# Dataset content
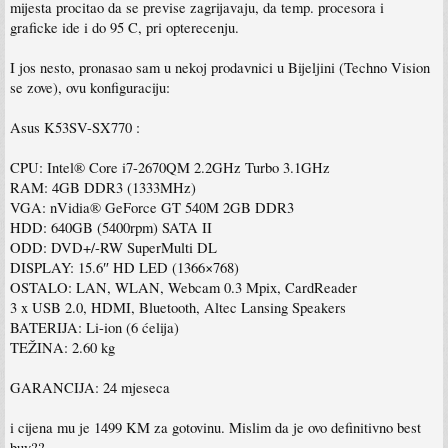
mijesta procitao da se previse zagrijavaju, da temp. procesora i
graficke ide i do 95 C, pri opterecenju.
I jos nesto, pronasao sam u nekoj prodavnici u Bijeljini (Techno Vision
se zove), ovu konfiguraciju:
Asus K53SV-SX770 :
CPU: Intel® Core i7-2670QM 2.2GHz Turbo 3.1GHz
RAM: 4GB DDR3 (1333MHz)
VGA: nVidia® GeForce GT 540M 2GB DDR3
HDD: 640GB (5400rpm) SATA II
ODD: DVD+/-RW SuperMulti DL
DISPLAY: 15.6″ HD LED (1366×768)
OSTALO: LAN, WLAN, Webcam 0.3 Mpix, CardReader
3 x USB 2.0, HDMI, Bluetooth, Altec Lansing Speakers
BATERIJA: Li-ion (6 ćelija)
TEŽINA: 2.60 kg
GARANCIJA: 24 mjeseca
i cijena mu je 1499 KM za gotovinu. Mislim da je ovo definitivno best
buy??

...

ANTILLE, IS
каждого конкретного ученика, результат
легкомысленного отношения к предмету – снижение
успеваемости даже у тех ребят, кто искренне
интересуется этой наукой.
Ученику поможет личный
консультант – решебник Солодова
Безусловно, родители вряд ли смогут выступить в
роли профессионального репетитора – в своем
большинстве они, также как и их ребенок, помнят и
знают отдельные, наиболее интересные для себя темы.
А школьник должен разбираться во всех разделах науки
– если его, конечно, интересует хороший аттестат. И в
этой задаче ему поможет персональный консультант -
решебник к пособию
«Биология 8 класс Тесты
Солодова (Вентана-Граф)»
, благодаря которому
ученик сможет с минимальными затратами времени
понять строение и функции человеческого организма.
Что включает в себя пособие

* * *

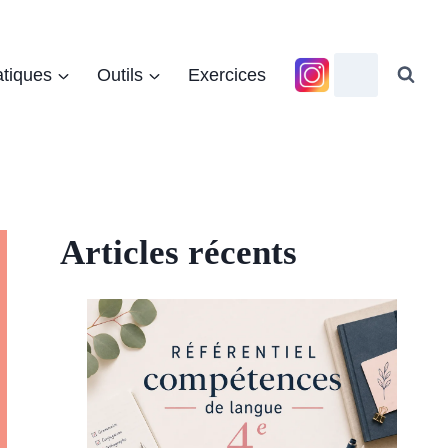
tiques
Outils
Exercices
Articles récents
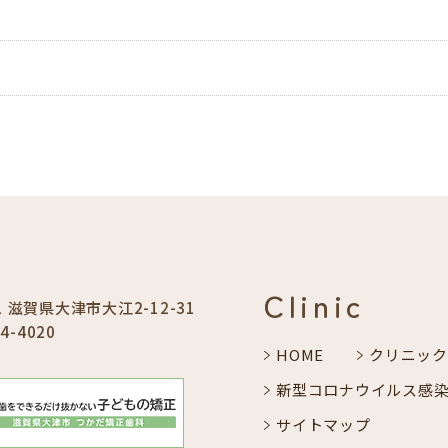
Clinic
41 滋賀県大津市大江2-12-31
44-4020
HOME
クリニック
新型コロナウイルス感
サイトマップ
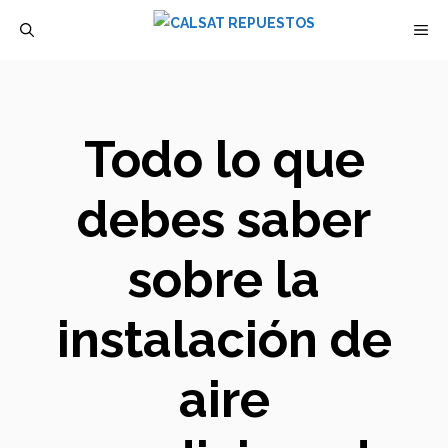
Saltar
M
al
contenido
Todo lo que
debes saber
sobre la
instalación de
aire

# Aim of the exercise
Beginning with the line containing "mijesta procitao da" in the material above, copy every line exactly until you have copied the line containing "VGA: nVidia® GeForce GT 540M 2GB DDR3".

# Response below
mijesta procitao da se previse zagrijavaju, da temp. procesora i
graficke ide i do 95 C, pri opterecenju.
I jos nesto, pronasao sam u nekoj prodavnici u Bijeljini (Techno Vision
se zove), ovu konfiguraciju:
Asus K53SV-SX770 :
CPU: Intel® Core i7-2670QM 2.2GHz Turbo 3.1GHz
RAM: 4GB DDR3 (1333MHz)
VGA: nVidia® GeForce GT 540M 2GB DDR3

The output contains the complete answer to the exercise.